-------- Entries shown --------

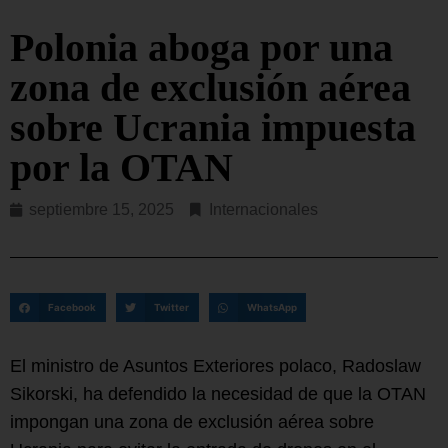
Polonia aboga por una
zona de exclusión aérea
sobre Ucrania impuesta
por la OTAN
septiembre 15, 2025
Internacionales
Facebook
Twitter
WhatsApp
El ministro de Asuntos Exteriores polaco, Radoslaw
Sikorski, ha defendido la necesidad de que la OTAN
impongan una zona de exclusión aérea sobre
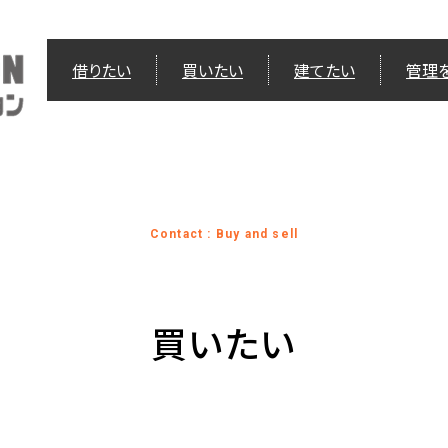
借りたい
買いたい
建てたい
管理
Contact : Buy and sell
買いたい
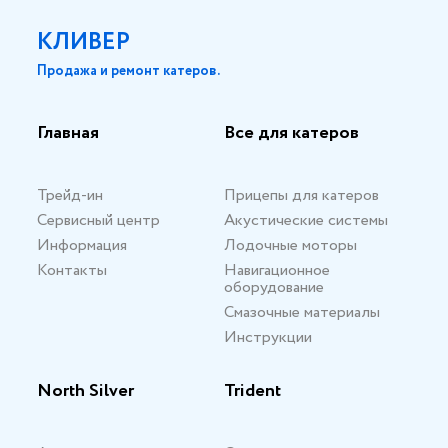
КЛИВЕР
Продажа и ремонт катеров.
Главная
Все для катеров
Трейд-ин
Прицепы для катеров
Сервисный центр
Акустические системы
Информация
Лодочные моторы
Контакты
Навигационное
оборудование
Смазочные материалы
Инструкции
North Silver
Trident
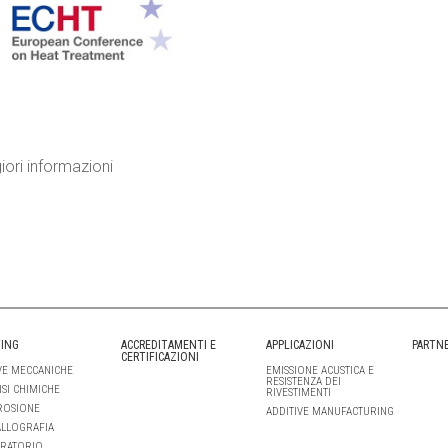
ori informazioni
ING
ACCREDITAMENTI E
APPLICAZIONI
PARTN
CERTIFICAZIONI
E MECCANICHE
EMISSIONE ACUSTICA E
RESISTENZA DEI
ISI CHIMICHE
RIVESTIMENTI
ROSIONE
ADDITIVE MANUFACTURING
LLOGRAFIA
RATORIO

--------

• [Task objective] Only a number is wanted: how many lines of the material include the word "катеров".

• [Answer space] 3